Raw data =
----
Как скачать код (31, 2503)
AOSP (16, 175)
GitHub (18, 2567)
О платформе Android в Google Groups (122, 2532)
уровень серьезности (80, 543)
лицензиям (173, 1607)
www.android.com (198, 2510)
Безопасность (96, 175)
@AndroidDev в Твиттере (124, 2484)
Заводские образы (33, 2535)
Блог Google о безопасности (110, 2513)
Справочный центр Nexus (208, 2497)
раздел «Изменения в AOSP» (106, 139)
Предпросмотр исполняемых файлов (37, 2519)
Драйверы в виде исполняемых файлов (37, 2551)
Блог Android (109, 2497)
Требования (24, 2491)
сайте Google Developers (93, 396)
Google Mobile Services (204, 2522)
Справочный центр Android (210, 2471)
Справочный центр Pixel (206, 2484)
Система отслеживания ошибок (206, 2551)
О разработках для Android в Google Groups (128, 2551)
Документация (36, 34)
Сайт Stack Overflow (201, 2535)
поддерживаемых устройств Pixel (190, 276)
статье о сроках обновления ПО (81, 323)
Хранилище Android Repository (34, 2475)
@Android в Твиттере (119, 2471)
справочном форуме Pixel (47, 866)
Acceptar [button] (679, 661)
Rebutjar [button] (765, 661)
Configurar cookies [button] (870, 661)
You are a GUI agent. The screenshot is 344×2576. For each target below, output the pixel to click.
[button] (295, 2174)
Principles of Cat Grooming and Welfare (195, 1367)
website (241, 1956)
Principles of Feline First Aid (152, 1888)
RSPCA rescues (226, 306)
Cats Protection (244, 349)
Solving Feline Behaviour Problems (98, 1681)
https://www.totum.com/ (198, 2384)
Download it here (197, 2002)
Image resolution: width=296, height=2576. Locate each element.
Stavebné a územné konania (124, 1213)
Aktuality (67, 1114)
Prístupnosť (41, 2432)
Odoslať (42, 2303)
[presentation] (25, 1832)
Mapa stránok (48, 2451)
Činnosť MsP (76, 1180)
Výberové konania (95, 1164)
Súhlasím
----
Exercise instructions = The entire listing is to be printed once more, word for word.

Answer to the exercise =
Как скачать код (31, 2503)
AOSP (16, 175)
GitHub (18, 2567)
О платформе Android в Google Groups (122, 2532)
уровень серьезности (80, 543)
лицензиям (173, 1607)
www.android.com (198, 2510)
Безопасность (96, 175)
@AndroidDev в Твиттере (124, 2484)
Заводские образы (33, 2535)
Блог Google о безопасности (110, 2513)
Справочный центр Nexus (208, 2497)
раздел «Изменения в AOSP» (106, 139)
Предпросмотр исполняемых файлов (37, 2519)
Драйверы в виде исполняемых файлов (37, 2551)
Блог Android (109, 2497)
Требования (24, 2491)
сайте Google Developers (93, 396)
Google Mobile Services (204, 2522)
Справочный центр Android (210, 2471)
Справочный центр Pixel (206, 2484)
Система отслеживания ошибок (206, 2551)
О разработках для Android в Google Groups (128, 2551)
Документация (36, 34)
Сайт Stack Overflow (201, 2535)
поддерживаемых устройств Pixel (190, 276)
статье о сроках обновления ПО (81, 323)
Хранилище Android Repository (34, 2475)
@Android в Твиттере (119, 2471)
справочном форуме Pixel (47, 866)
Acceptar [button] (679, 661)
Rebutjar [button] (765, 661)
Configurar cookies [button] (870, 661)
You are a GUI agent. The screenshot is 344×2576. For each target below, output the pixel to click.
[button] (295, 2174)
Principles of Cat Grooming and Welfare (195, 1367)
website (241, 1956)
Principles of Feline First Aid (152, 1888)
RSPCA rescues (226, 306)
Cats Protection (244, 349)
Solving Feline Behaviour Problems (98, 1681)
https://www.totum.com/ (198, 2384)
Download it here (197, 2002)
Image resolution: width=296, height=2576. Locate each element.
Stavebné a územné konania (124, 1213)
Aktuality (67, 1114)
Prístupnosť (41, 2432)
Odoslať (42, 2303)
[presentation] (25, 1832)
Mapa stránok (48, 2451)
Činnosť MsP (76, 1180)
Výberové konania (95, 1164)
Súhlasím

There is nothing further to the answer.